したがって、交渉においては大型弾道ミサイルの廃棄と、将来的な製造禁止を取り決める必要があると述べている。
ハマスとフーシ派への武器供給問題
イスラエルの立場として、ガザ地区でハマスに拘束されている人質全員の即時解放が必要条件となる。また、ハマス、イスラム聖戦などの武装組織への武器供給は完全に禁止されなければならないとする。
さらに、イエメンのフーシ派に対しても武器供給を一切禁止する必要があると指摘している。イスラエルは、フーシ派によるミサイル攻撃をイランの代理攻撃と見なし、これを許容しない立場を取っているためである。
結論
筆者は、もしトランプ政権が交渉を進めるのであれば、
1.イランの核開発計画の完全廃止と国際管理
2.弾道ミサイル計画の廃止
3.ハマスによる人質問題の解決
4.ハマス・イスラム聖戦・フーシ派への武器供給の永久停止
これらを包括的に扱わなければ、どのような合意も意味を成さないと結論付けている。
【要点】
イランの現状と交渉再開の兆候
・イランは戦況が悪化し、停戦とアメリカとの交渉再開を求めていると報じられている。
・ウォール・ストリート・ジャーナルなどが、イランがイスラエルに攻撃緩和を求めるシグナルを送ったと伝えている。
・一部のイラン政府高官が秘密裏に国外へ脱出しているとの情報があるが、行き先は不明(モスクワ説あり)。
イスラエルと米英の軍事動向
・イスラエルは攻撃を緩めておらず、政府機関や体制幹部を攻撃している(最高指導者ハメネイ師は対象外とされる)。
・アメリカは南シナ海に展開していた空母「ニミッツ」打撃群を中東へ移動させ、「カール・ビンソン」打撃群と合流させる予定。
・多数の空中給油機が大西洋を越えて移動しているが、目的地は不明。
・米軍艦船はイスラエルの迎撃を支援している。
・英国は空軍戦闘機を中東へ派遣すると発表。
当初のトランプ案の問題点
・トランプ大統領が示した取引案は内容が曖昧であり、イランの核開発と地域的脅威を十分に抑止できない。
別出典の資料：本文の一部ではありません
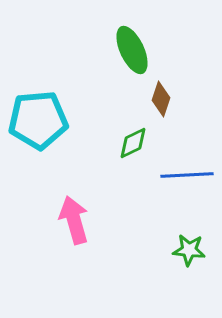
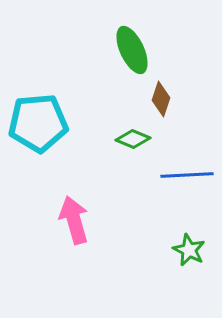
cyan pentagon: moved 3 px down
green diamond: moved 4 px up; rotated 48 degrees clockwise
green star: rotated 20 degrees clockwise
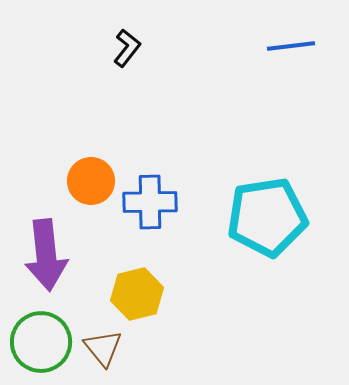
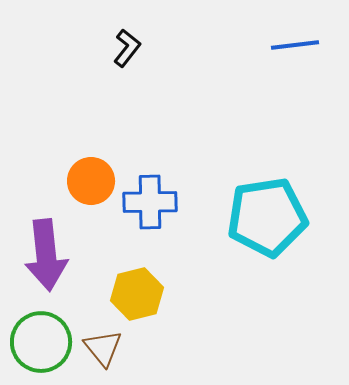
blue line: moved 4 px right, 1 px up
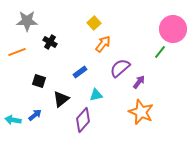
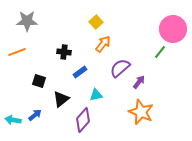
yellow square: moved 2 px right, 1 px up
black cross: moved 14 px right, 10 px down; rotated 24 degrees counterclockwise
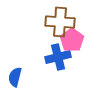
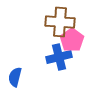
blue cross: moved 1 px right
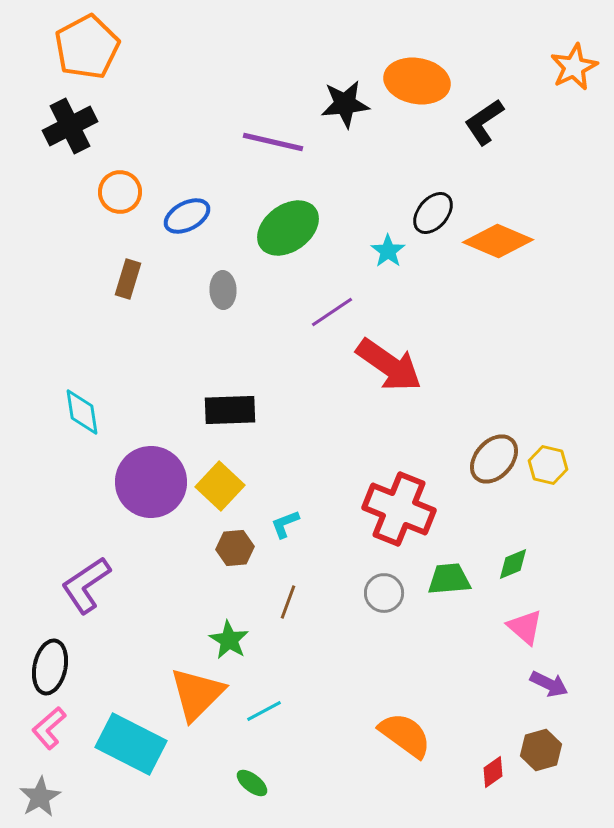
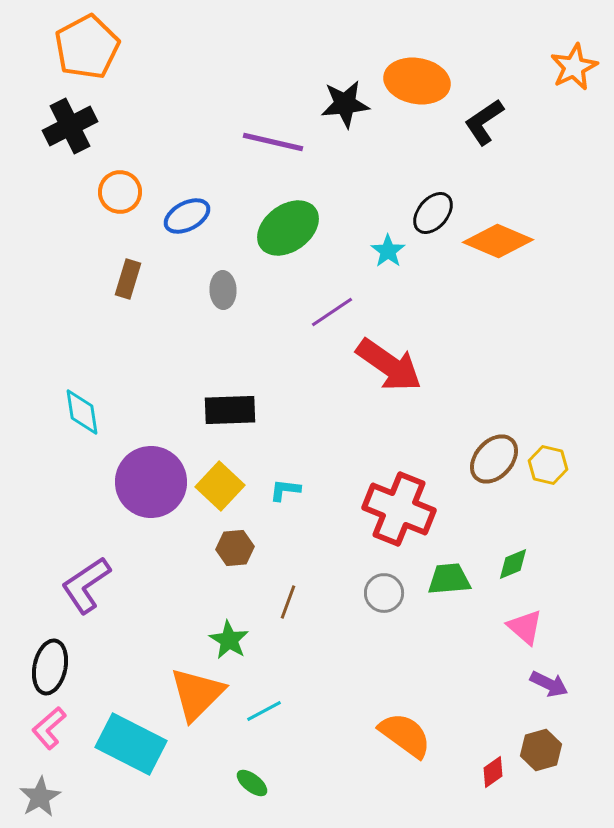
cyan L-shape at (285, 524): moved 34 px up; rotated 28 degrees clockwise
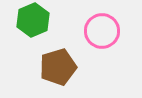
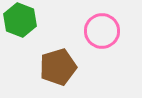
green hexagon: moved 13 px left; rotated 16 degrees counterclockwise
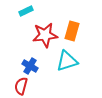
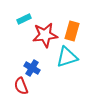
cyan rectangle: moved 2 px left, 8 px down
cyan triangle: moved 4 px up
blue cross: moved 2 px right, 2 px down
red semicircle: rotated 36 degrees counterclockwise
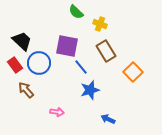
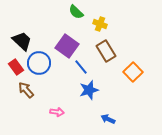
purple square: rotated 25 degrees clockwise
red rectangle: moved 1 px right, 2 px down
blue star: moved 1 px left
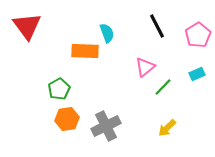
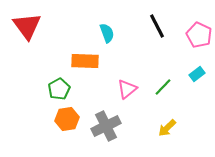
pink pentagon: moved 1 px right; rotated 15 degrees counterclockwise
orange rectangle: moved 10 px down
pink triangle: moved 18 px left, 22 px down
cyan rectangle: rotated 14 degrees counterclockwise
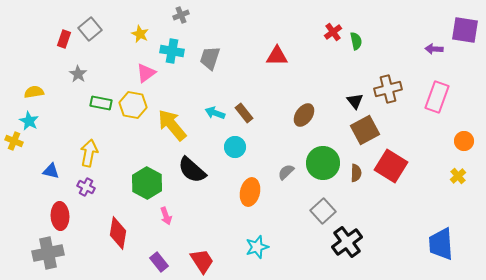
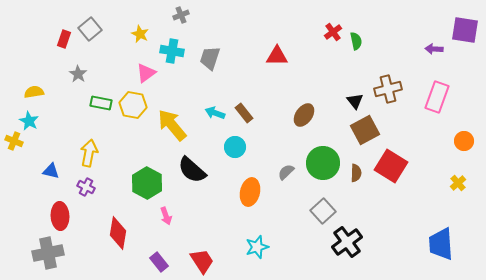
yellow cross at (458, 176): moved 7 px down
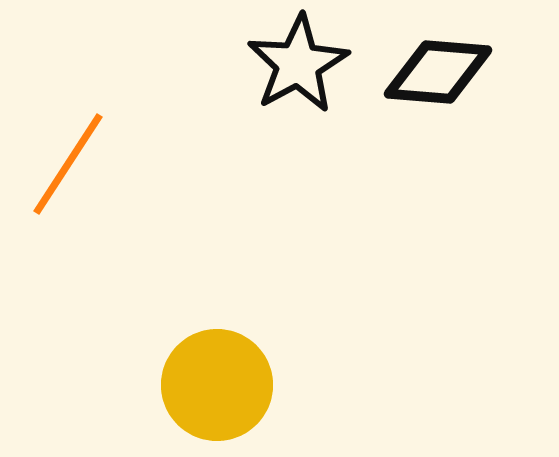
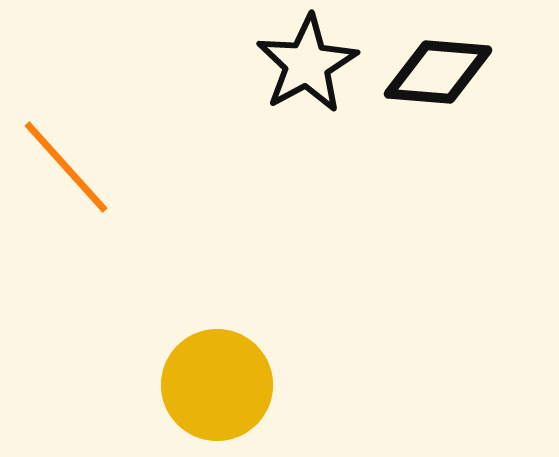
black star: moved 9 px right
orange line: moved 2 px left, 3 px down; rotated 75 degrees counterclockwise
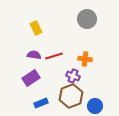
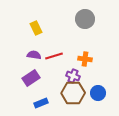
gray circle: moved 2 px left
brown hexagon: moved 2 px right, 3 px up; rotated 20 degrees clockwise
blue circle: moved 3 px right, 13 px up
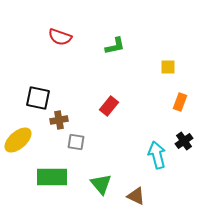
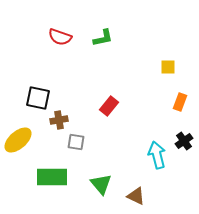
green L-shape: moved 12 px left, 8 px up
・「ウラン濃縮の全面停止」という条件があるが、具体的な達成方法が示されていない。
IAEA査察の限界
・IAEA査察は信頼性に問題があると指摘されている。
・北朝鮮・イラン・シリアの秘密核燃料炉計画を把握できなかった。
・イラクのサダム・フセイン政権下の核兵器計画も見抜けなかった。
・イランのフォルドウ複合施設や最近発見されたトリチウム施設など、査察対象外の重要施設が存在する。
核開発計画を確実に終わらせる唯一の手段
・全核関連施設を物理的に破壊することが唯一の確実な方法。
・残存する核反応炉は査察ではなく厳格な国際管理下に置くべきである。
弾道ミサイル計画の問題
・イランは戦争直前に2トンの弾頭を搭載できる未発表の中距離弾道ミサイルを試射したとされる。
・これは核弾頭搭載用と見られ、イスラエルが先制攻撃を決断した一因となった可能性がある。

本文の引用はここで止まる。